A subespecialização das disciplinas é um padrão geral do campo científico - que a sociologia acompanha - e tem sido objeto de estudo da sociologia da ciência. São de referir, a este respeito, os trabalhos de Hagstrom (1965), Stehr e Larson (1972), Cappell e Guterbock (1992) e, de forma especial, o estudo emblemático, já citado, que Cole e Zuckerman (1975) dedicaram à emergência e consolidação da própria sociologia da ciência enquanto especialidade. Numa formulação sintética, baseada nesta literatura, podem identificar-se três tipos de fatores associados à génese e desenvolvimento de especialidades, sejam elas disciplinas ou subdisciplinas. Há fatores de natureza intrinsecamente cognitiva relacionados com o trabalho corrente dos cientistas, como o confronto com novos problemas ou enigmas, a adoção de novas técnicas ou dispositivos de pesquisa ou a emergência de interpretações alternativas de determinados fenómenos. Há fatores sociais internos ao campo científico, como a busca de reconhecimento por via da inovação na escolha dos temas de pesquisa num contexto de forte competição entre investigadores ou a capacidade de os investigadores seniores atraírem estudantes, recursos e suporte institucional para a consolidação de novas frentes de pesquisa. E há, finalmente, fatores sociais externos, entre os quais estão as novas questões que as sociedades colocam a si mesmas e que as levam a interpelar a ciência, as procuras do lado das políticas públicas ou ainda os modos de financiamento da investigação, que podem favorecer a exploração de novas zonas especializadas na fronteira do conhecimento disponível.

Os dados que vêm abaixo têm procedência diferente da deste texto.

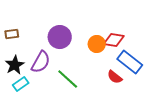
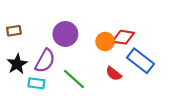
red semicircle: (115, 77) -> (114, 74), moved
cyan rectangle: (21, 84) -> (36, 83), moved, turned 42

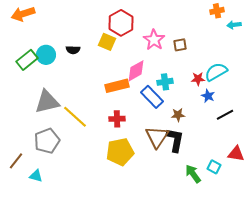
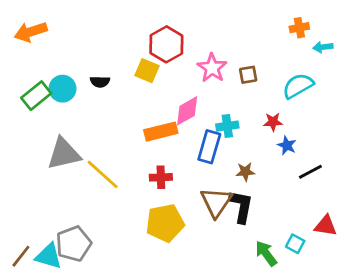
cyan semicircle: (216, 72) -> (298, 86), moved
blue rectangle: (152, 97) -> (209, 147), turned 60
gray pentagon: (47, 141) -> (74, 244), moved
brown line: (16, 161) -> (21, 256), moved
cyan triangle: (36, 176) -> (49, 256), size x1.5

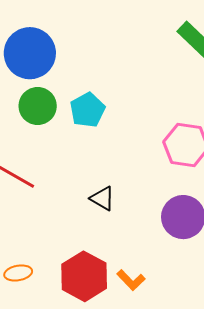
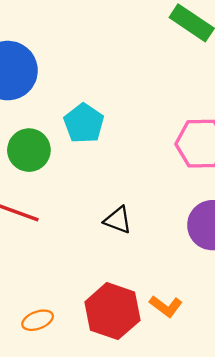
green circle: (38, 106) -> (29, 150), moved

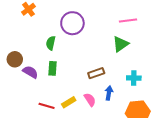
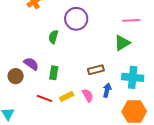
brown circle: (15, 59) -> (16, 76), moved
green rectangle: (52, 68) -> (54, 73), moved
cyan cross: (134, 78) -> (133, 77), size x1.5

O processo de subespecialização da sociologia, aparentemente imparável, tem levado autores contemporâneos a alertarem-nos para os riscos que lhe estão associados, como a fragmentação disciplinar, o isolamento das especialidades, que tendem a comunicar sobretudo consigo próprias e a ignorar o que acontece nas outras, ou a incapacidade de os sociólogos formularem e pesquisarem questões de alcance mais geral. É a esses riscos que Pierre Bourdieu se refere quando diz que “as divisões artificiais do objeto, as mais das vezes segundo contornos realistas, impostos por fronteiras administrativas ou políticas, são o obstáculo maior à compreensão científica” (Bourdieu, 2003 [1984]: 39); ou Peter Berger, quando afirma que os sociólogos evitam abordar “as grandes questões” da sociedade, ao contrário do que se fazia no período clássico da disciplina (Berger, 1992: 12); ou ainda Bernard Lahire, quando defende que os recortes em especialidades são “particularmente fatais para a compreensão sociológica” (Lahire, 2012: ponto 25). Antes destes, outros sociólogos já tinham feito advertências do mesmo tipo. Norbert Elias, por exemplo, em face dessa multiplicação de especialidades sociológicas, dizia que “em breve, haverá especialistas em todos estes campos, elaborando os seus próprios termos técnicos, as suas teorias e métodos, que se tornarão inacessíveis aos não especialistas. Terão então realizado o ideal básico do profissionalismo - a autonomia absoluta das novas especializações. A fortaleza estará completa, as pontes levadiças erguidas” (Elias, 1980 [1970]: 53).

Se estas críticas fazem sentido e apontam possíveis efeitos perversos do modo de organização subdisciplinar, instando os sociólogos ao exercício da reflexividade sobre a sua própria prática, por outro lado, parecem ignorar a dura factualidade institucional da especialização, a sua inércia estrutural, o facto de essa especialização ser uma consequência do próprio nível de desenvolvimento atingido pela sociologia e, mais ainda, a aceitação pelas próprias comunidades sociológicas em todo o mundo desse modo de organização e funcionamento. A especialização subdisciplinar está nos cursos lecionados nas universidades, em especial os cursos de segundo ciclo; nas unidades de investigação organizadas em grupos, linhas ou núcleos especializados; nos canais de publicação, muito especialmente nas revistas; nas estruturas associativas, que se especializam também ou que, sendo generalistas, como é o caso das associações nacionais e internacionais de sociologia, se estruturam em secções temáticas; está nas atividades de debate científico; e está, ao mesmo tempo, e por todas estas razões, nos habitus científicos dos próprios sociólogos, que, quando se iniciam no ofício, logo adotam ou são levados a adotar - por exemplo, os estudantes de doutoramento - esse regime especializado de trabalho. Dito isto, o tipo de relações que, nesse quadro de diferenciação subdisciplinar, se estabelecem entre especialidades é uma questão que pode e deve ser transformada em objeto de pesquisa. Se é verdade que o modo especializado de trabalhar propicia a fragmentação da sociologia e a formação de fronteiras internas prejudiciais ao avanço do conhecimento, não quer dizer que no trabalho sociológico concreto não existam também práticas profícuas de aproximação e articulação entre especialidades diferentes.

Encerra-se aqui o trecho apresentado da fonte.